Designing a Rate Limiter
⚡ Difficulty: Beginner–Intermediate 📋 Prerequisites: None (this is a great first system design problem) ⏱️ Reading time: 15 min
TL;DR
A rate limiter blocks users who send too many requests. It protects your servers from being overwhelmed.
flowchart LR
CLIENT["Client"]:::client
EDGE["Edge<br/>IP blocking"]:::edge
GW["API Gateway<br/>per-user limits"]:::edge
RL["Rate Limiter<br/>checks Redis"]:::service
REDIS[("Redis<br/>counters")]:::data
API["Your API"]:::service
CLIENT --> EDGE
EDGE --> GW
GW --> RL
RL --> REDIS
GW -->|"allowed"| API
GW -->|"rejected 429"| CLIENT
classDef client fill:#FF7043,stroke:#BF360C,color:#fff
classDef edge fill:#42A5F5,stroke:#0D47A1,color:#fff
classDef service fill:#66BB6A,stroke:#1B5E20,color:#fff
classDef data fill:#FFCA28,stroke:#F57F17,color:#000
In 3 sentences: Every request passes through a rate limiter before reaching your API. The limiter checks a counter in Redis — if under the limit, allow and increment; if over, reject with HTTP 429. Multiple layers (edge + gateway + service) protect different things.
Understanding the Problem
What is a rate limiter? When you use an API — say Twitter or Stripe — you can only make a certain number of requests per minute. Go over the limit and you get a “429 Too Many Requests” error. That’s a rate limiter.
Why do we need it?
- Protect servers — one angry client sending 1M requests shouldn’t crash the service for everyone
- Fair usage — free-tier users get 100 calls/min, paid users get 10000
- Cost control — downstream services (databases, third-party APIs) have their own limits
- Security — stop brute-force login attempts, credential stuffing, DDoS
Real examples:
- GitHub API: 5000 requests/hour per authenticated user
- Stripe API: 100 requests/sec per account
- Twitter API: 300 tweets/3 hours per user
Naive First Cut
The simplest possible rate limiter:
flowchart LR
CLIENT["Client"]:::client
API["API Server<br/>HashMap counter"]:::service
DB[("Your DB")]:::data
CLIENT --> API
API --> DB
classDef client fill:#FF7043,stroke:#BF360C,color:#fff
classDef service fill:#66BB6A,stroke:#1B5E20,color:#fff
classDef data fill:#FFCA28,stroke:#F57F17,color:#000
Keep a HashMap<userId, requestCount> inside the API server. On each request: if count < limit → allow, else → reject.
Why this breaks:
- ❌ Multiple servers — you have 10 API pods. Each has its own counter. Client hits different pods and effectively gets 10× the limit.

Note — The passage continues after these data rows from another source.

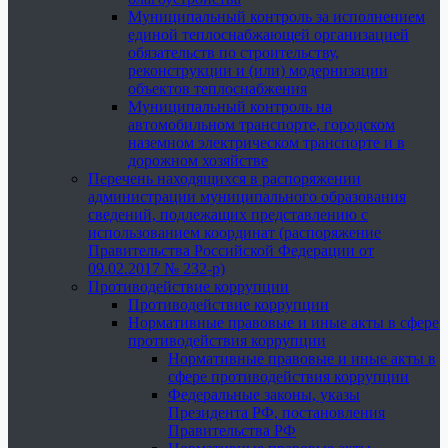
Муниципальный контроль за исполнением
единой теплоснабжающей организацией
обязательств по строительству,
реконструкции и (или) модернизации
объектов теплоснабжения
Муниципальный контроль на
автомобильном транспорте, городском
наземном электрическом транспорте и в
дорожном хозяйстве
Перечень находящихся в распоряжении
администрации муниципального образования
сведений, подлежащих представлению с
использованием координат (распоряжение
Правительства Российской Федерации от
09.02.2017 № 232-р)
Противодействие коррупции
Противодействие коррупции
Нормативные правовые и иные акты в сфере
противодействия коррупции
Нормативные правовые и иные акты в
сфере противодействия коррупции
Федеральные законы, указы
Президента РФ, постановления
Правительства РФ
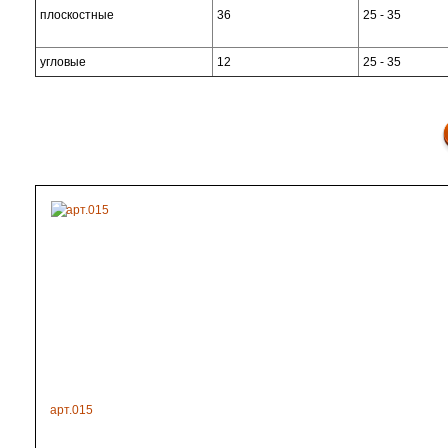
плоскостные
36
25 - 35
угловые
12
25 - 35
арт.015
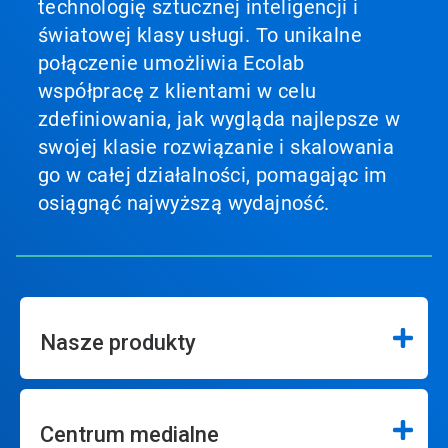
technologię sztucznej inteligencji i
światowej klasy usługi. To unikalne
połączenie umożliwia Ecolab
współpracę z klientami w celu
zdefiniowania, jak wygląda najlepsze w
swojej klasie rozwiązanie i skalowania
go w całej działalności, pomagając im
osiągnąć najwyższą wydajność.
Nasze produkty
Centrum medialne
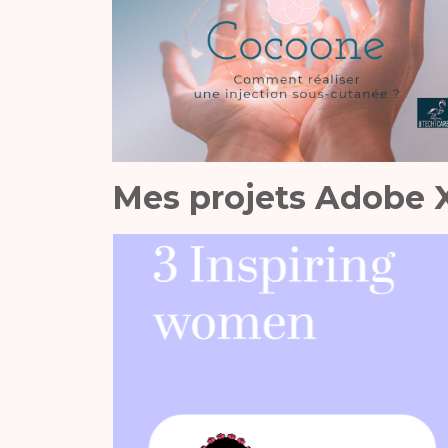
Mes projets Adobe 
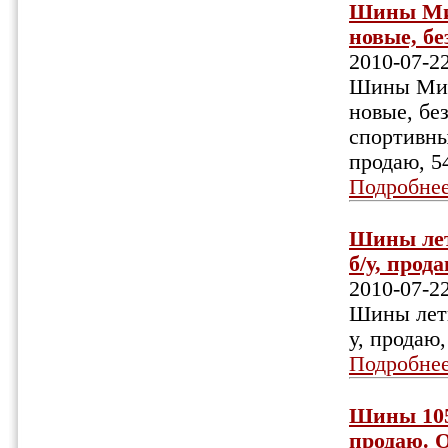
Шины Мише
новые, бе
2010-07-2
Шины Мише
новые, бе
спортивны
продаю, 5
Подробне
Шины летн
б/у, прода
2010-07-2
Шины летни
у, продаю,
Подробне
Шины 105/
продаю. О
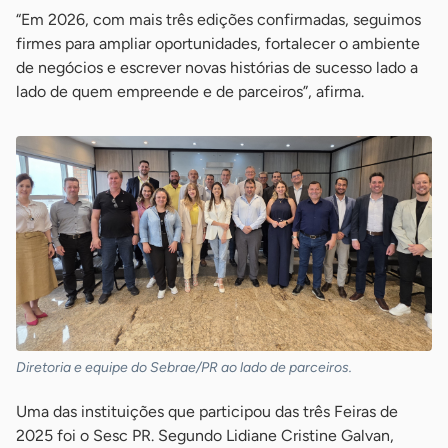
“Em 2026, com mais três edições confirmadas, seguimos
firmes para ampliar oportunidades, fortalecer o ambiente
de negócios e escrever novas histórias de sucesso lado a
lado de quem empreende e de parceiros”, afirma.
Diretoria e equipe do Sebrae/PR ao lado de parceiros.
Uma das instituições que participou das três Feiras de
2025 foi o Sesc PR. Segundo Lidiane Cristine Galvan,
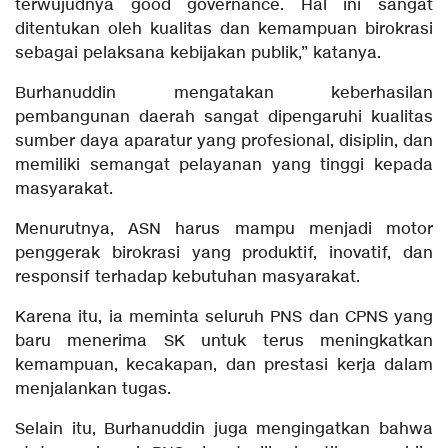
terwujudnya good governance. Hal ini sangat
ditentukan oleh kualitas dan kemampuan birokrasi
sebagai pelaksana kebijakan publik,” katanya.
Burhanuddin mengatakan keberhasilan
pembangunan daerah sangat dipengaruhi kualitas
sumber daya aparatur yang profesional, disiplin, dan
memiliki semangat pelayanan yang tinggi kepada
masyarakat.
Menurutnya, ASN harus mampu menjadi motor
penggerak birokrasi yang produktif, inovatif, dan
responsif terhadap kebutuhan masyarakat.
Karena itu, ia meminta seluruh PNS dan CPNS yang
baru menerima SK untuk terus meningkatkan
kemampuan, kecakapan, dan prestasi kerja dalam
menjalankan tugas.
Selain itu, Burhanuddin juga mengingatkan bahwa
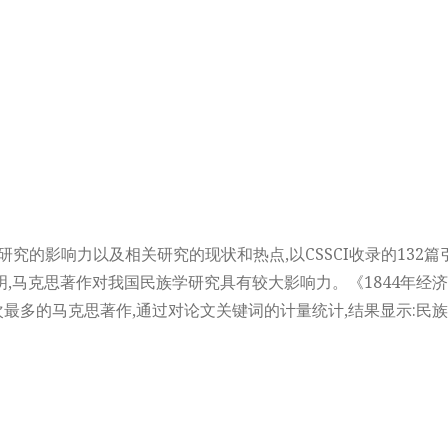
究的影响力以及相关研究的现状和热点,以CSSCI收录的132
明,马克思著作对我国民族学研究具有较大影响力。《1844年经
最多的马克思著作,通过对论文关键词的计量统计,结果显示:民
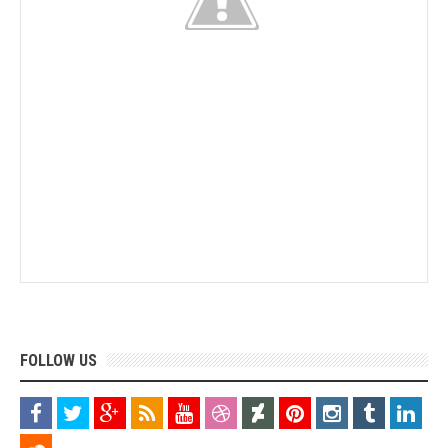
FOLLOW US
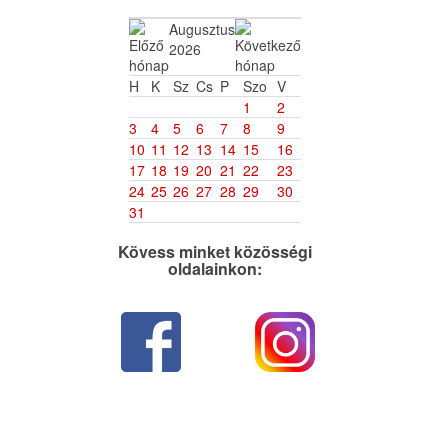
Augusztus
2026
H
K
Sz
Cs
P
Szo
V
1
2
3
4
5
6
7
8
9
10
11
12
13
14
15
16
17
18
19
20
21
22
23
24
25
26
27
28
29
30
31
Kövess minket közösségi
oldalainkon:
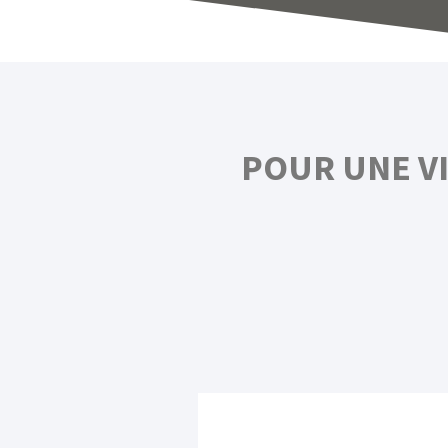
POUR UNE V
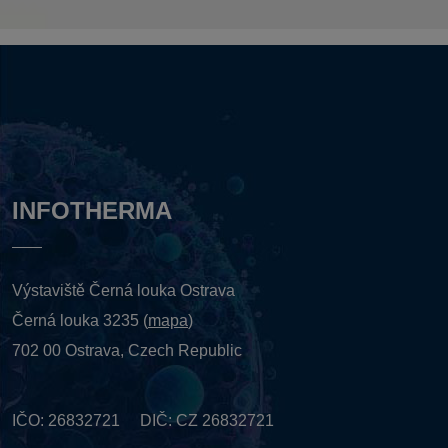
INFOTHERMA
Výstaviště Černá louka Ostrava
Černá louka 3235 (
mapa
)
702 00 Ostrava, Czech Republic
IČO: 26832721 DIČ: CZ 26832721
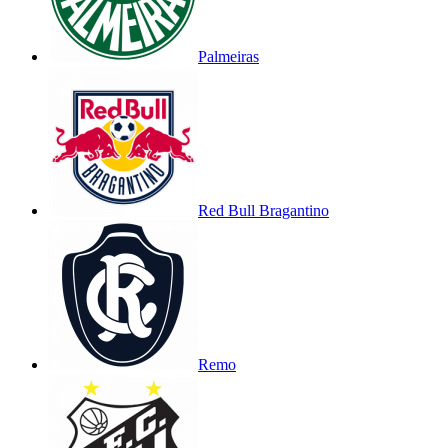
Palmeiras
Red Bull Bragantino
Remo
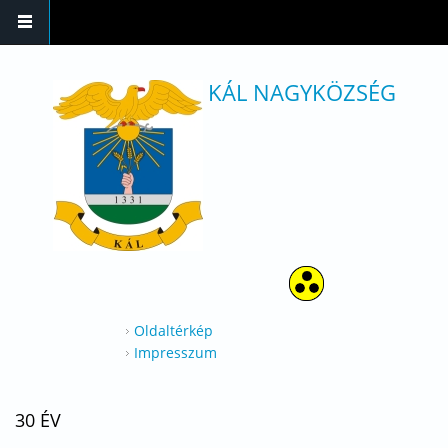
Ugrás a tartalomra
KÁL NAGYKÖZSÉG
Oldaltérkép
Impresszum
30 ÉV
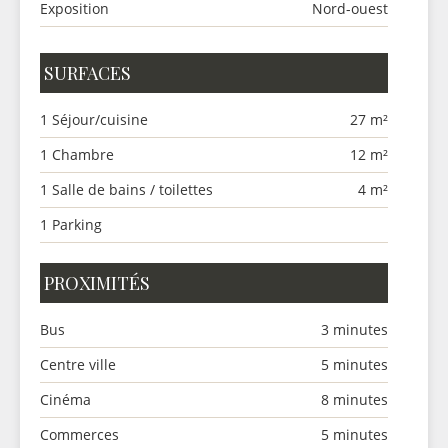
Exposition
Nord-ouest
SURFACES
1 Séjour/cuisine
27 m²
1 Chambre
12 m²
1 Salle de bains / toilettes
4 m²
1 Parking
PROXIMITÉS
Bus
3 minutes
Centre ville
5 minutes
Cinéma
8 minutes
Commerces
5 minutes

- ❌ Server restart — counters vanish. Everyone gets a fresh quota after every deploy.
- ❌ Memory — 10 million unique users = 10 million map entries = OOM risk.
- ❌ Window boundaries — client sends 100 requests at 11:59:59, another 100 at 12:00:01. Both windows allow it, but 200 requests arrive in 2 seconds.
The Solution: Shared Counter in Redis
flowchart LR
CLIENT["Client"]:::client
POD1["API Pod 1"]:::service
POD2["API Pod 2"]:::service
POD3["API Pod 3"]:::service
REDIS[("Redis<br/>shared counters")]:::data
CLIENT --> POD1
CLIENT --> POD2
CLIENT --> POD3
POD1 --> REDIS
POD2 --> REDIS
POD3 --> REDIS
classDef client fill:#FF7043,stroke:#BF360C,color:#fff
classDef service fill:#66BB6A,stroke:#1B5E20,color:#fff
classDef data fill:#FFCA28,stroke:#F57F17,color:#000
All pods check the SAME counter in Redis. Doesn’t matter which pod handles the request — the global count is always accurate.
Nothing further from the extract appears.